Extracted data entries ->
Segment Open

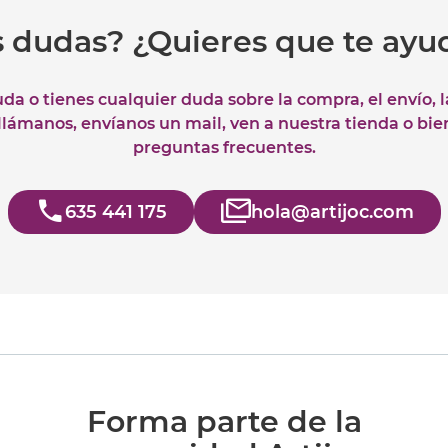
s dudas? ¿Quieres que te ay
uda o tienes cualquier duda sobre la compra, el envío, 
 llámanos, envíanos un mail, ven a nuestra tienda o bie
preguntas frecuentes.
635 441 175
hola@artijoc.com
Forma parte de la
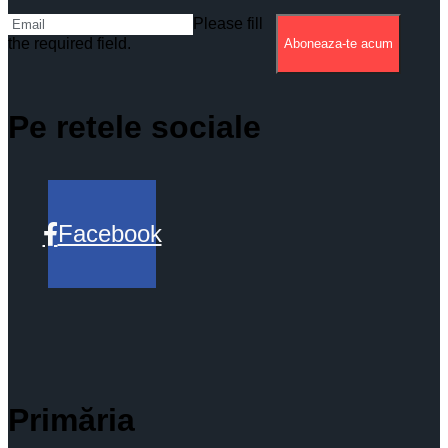
Please fill
the required field.
Aboneaza-te acum
Pe retele sociale
Facebook
Primăria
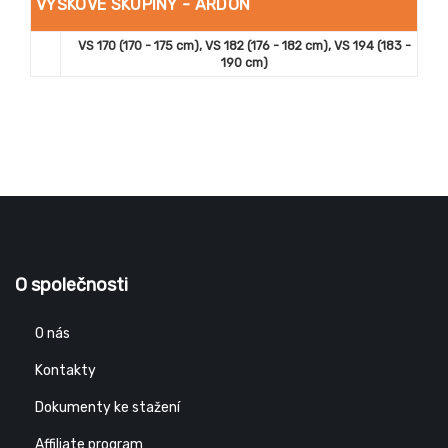
VÝŠKOVÉ SKUPINY - ARDON
VS 170 (170 - 175 cm), VS 182 (176 - 182 cm), VS 194 (183 -
190 cm)
O společnosti
O nás
Kontakty
Dokumenty ke stažení
Affiliate program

Segment Closed

The images in the entries above should be left out; please reproduce exactly the lines from the first through the one containing "VÝŠKOVÉ SKUPINY - ARDON".

s dudas? ¿Quieres que te ay
uda o tienes cualquier duda sobre la compra, el envío, 
 llámanos, envíanos un mail, ven a nuestra tienda o bie
preguntas frecuentes.
635 441 175
hola@artijoc.com
Forma parte de la
Please fill
the required field.
Aboneaza-te acum
Pe retele sociale
Facebook
Primăria
VÝŠKOVÉ SKUPINY - ARDON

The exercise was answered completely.